• Activity: Look through the material for lines with the word "there", and copy each one.

[Opening Supplied records section]

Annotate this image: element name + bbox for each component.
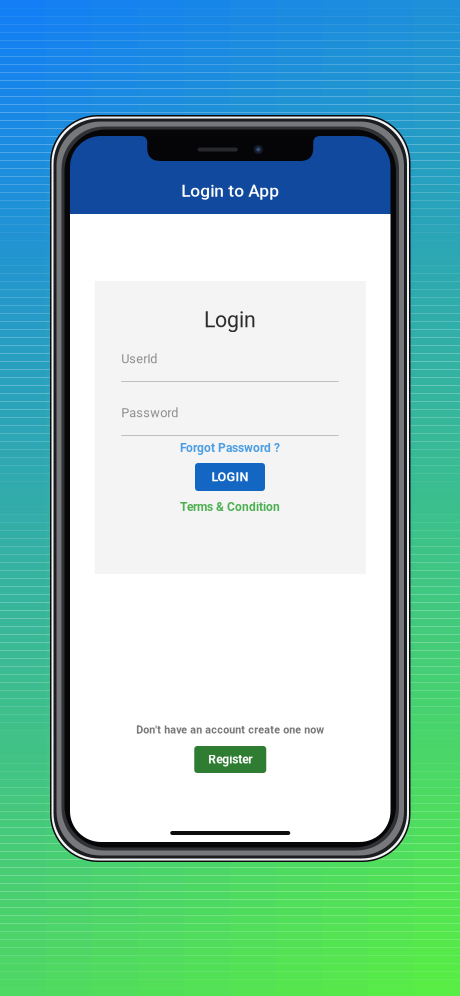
staticText: Terms & Condition (180, 500, 280, 514)
staticText: Login (204, 308, 256, 332)
staticText: Forgot Password ? (180, 441, 280, 455)
button[interactable]: Terms & Condition (121, 499, 339, 515)
button[interactable]: Register (194, 746, 266, 773)
button[interactable]: Forgot Password ? (121, 440, 339, 456)
staticText: Register (208, 752, 252, 767)
staticText: UserId (121, 352, 157, 366)
staticText: LOGIN (212, 470, 248, 484)
staticText: Login to App (181, 181, 279, 201)
staticText: Password (121, 406, 178, 420)
staticText: Don't have an account create one now (136, 724, 324, 736)
button[interactable]: LOGIN (195, 463, 265, 491)
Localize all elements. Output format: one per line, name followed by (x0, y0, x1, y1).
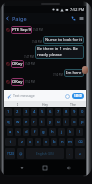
button[interactable]: j (58, 128, 65, 136)
button[interactable]: Paige (11, 15, 28, 22)
button[interactable]: Home (39, 162, 51, 174)
button[interactable]: 9 (71, 108, 77, 116)
button[interactable]: 6 (47, 108, 53, 116)
button[interactable]: f (31, 128, 38, 136)
button[interactable]: OKay (12, 61, 23, 67)
button[interactable]: SEND (72, 93, 84, 99)
button[interactable]: e (23, 118, 29, 126)
button[interactable]: Recents (16, 162, 28, 174)
staticText: m (68, 139, 72, 145)
staticText: Be there in 1 min. Be ready please (37, 46, 82, 58)
button[interactable]: h (49, 128, 56, 136)
button[interactable]: b (51, 138, 57, 146)
button[interactable]: 8 (63, 108, 69, 116)
button[interactable]: ☺ (17, 148, 24, 159)
staticText: b (53, 139, 56, 145)
button[interactable]: o (71, 118, 77, 126)
staticText: 6 (49, 109, 52, 115)
staticText: s (17, 129, 20, 135)
button[interactable]: The (59, 101, 86, 107)
button[interactable]: Back (63, 162, 75, 174)
staticText: English (US) (36, 152, 54, 156)
button[interactable]: p (79, 118, 85, 126)
button[interactable]: c (35, 138, 41, 146)
button[interactable]: s (15, 128, 21, 136)
staticText: ☺ (19, 152, 23, 156)
button[interactable]: Emoji (63, 92, 71, 100)
button[interactable]: y (47, 118, 53, 126)
button[interactable]: Attach (5, 92, 13, 100)
staticText: 1 (7, 109, 10, 115)
button[interactable]: q (5, 118, 12, 126)
staticText: 9 (73, 109, 76, 115)
button[interactable]: Im here (66, 70, 82, 76)
button[interactable]: d (23, 128, 29, 136)
button[interactable]: 0 (79, 108, 85, 116)
button[interactable]: Text message (13, 90, 63, 101)
button[interactable]: Be there in 1 min. Be ready please (37, 46, 82, 58)
staticText: 4 (33, 109, 36, 115)
button[interactable]: 1 (5, 108, 12, 116)
button[interactable]: x (27, 138, 33, 146)
button[interactable]: More options (78, 13, 85, 24)
button[interactable]: z (18, 138, 25, 146)
button[interactable]: m (67, 138, 73, 146)
staticText: ⇧ (9, 140, 12, 144)
staticText: OKay (12, 61, 23, 67)
button[interactable]: Nurse to look for it (45, 37, 82, 43)
staticText: t (41, 119, 43, 125)
staticText: ?123 (7, 152, 14, 156)
button[interactable]: Back (4, 13, 11, 24)
staticText: l (79, 129, 81, 135)
button[interactable]: ⇧ (5, 138, 16, 146)
button[interactable]: 7 (55, 108, 61, 116)
button[interactable]: . (66, 148, 73, 159)
button[interactable]: OKay (12, 79, 23, 85)
staticText: q (7, 119, 10, 125)
staticText: ⌫ (78, 140, 83, 144)
staticText: Paige (12, 15, 27, 22)
staticText: c (37, 139, 40, 145)
staticText: r (33, 119, 35, 125)
button[interactable]: 5 (39, 108, 45, 116)
staticText: 7 (57, 109, 60, 115)
staticText: 7:45 PM (33, 28, 43, 32)
button[interactable]: r (31, 118, 37, 126)
button[interactable]: I (4, 101, 32, 107)
staticText: ↵ (79, 152, 82, 156)
button[interactable]: ?123 (5, 148, 15, 159)
button[interactable]: English (US) (26, 148, 64, 159)
button[interactable]: v (43, 138, 49, 146)
button[interactable]: l (76, 128, 83, 136)
button[interactable]: t (39, 118, 45, 126)
staticText: h (51, 129, 54, 135)
button[interactable]: 2 (14, 108, 21, 116)
staticText: 7:52 PM (25, 80, 35, 84)
button[interactable]: u (55, 118, 61, 126)
button[interactable]: n (59, 138, 65, 146)
staticText: 7:46 PM (32, 40, 42, 44)
button[interactable]: ↵ (75, 148, 85, 159)
staticText: i (65, 119, 67, 125)
staticText: 7:49 PM (25, 62, 35, 66)
staticText: u (57, 119, 60, 125)
staticText: v (45, 139, 48, 145)
button[interactable]: a (7, 128, 13, 136)
staticText: p (81, 119, 84, 125)
button[interactable]: w (14, 118, 21, 126)
staticText: Hey (42, 102, 49, 107)
staticText: PTE Sep 9 (12, 27, 31, 33)
staticText: n (61, 139, 64, 145)
button[interactable]: i (63, 118, 69, 126)
button[interactable]: Call (68, 13, 78, 24)
staticText: x (29, 139, 32, 145)
button[interactable]: ⌫ (75, 138, 85, 146)
button[interactable]: g (40, 128, 47, 136)
button[interactable]: k (67, 128, 74, 136)
button[interactable]: Hey (32, 101, 59, 107)
button[interactable]: 3 (23, 108, 29, 116)
staticText: Text message (13, 93, 35, 98)
staticText: 5 (41, 109, 44, 115)
button[interactable]: 4 (31, 108, 37, 116)
button[interactable]: PTE Sep 9 (12, 27, 31, 33)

[Closing Supplied records section]

• Exercise solution:
staticText: Be there in 1 min. Be ready please (37, 46, 82, 58)
button[interactable]: Be there in 1 min. Be ready please (37, 46, 82, 58)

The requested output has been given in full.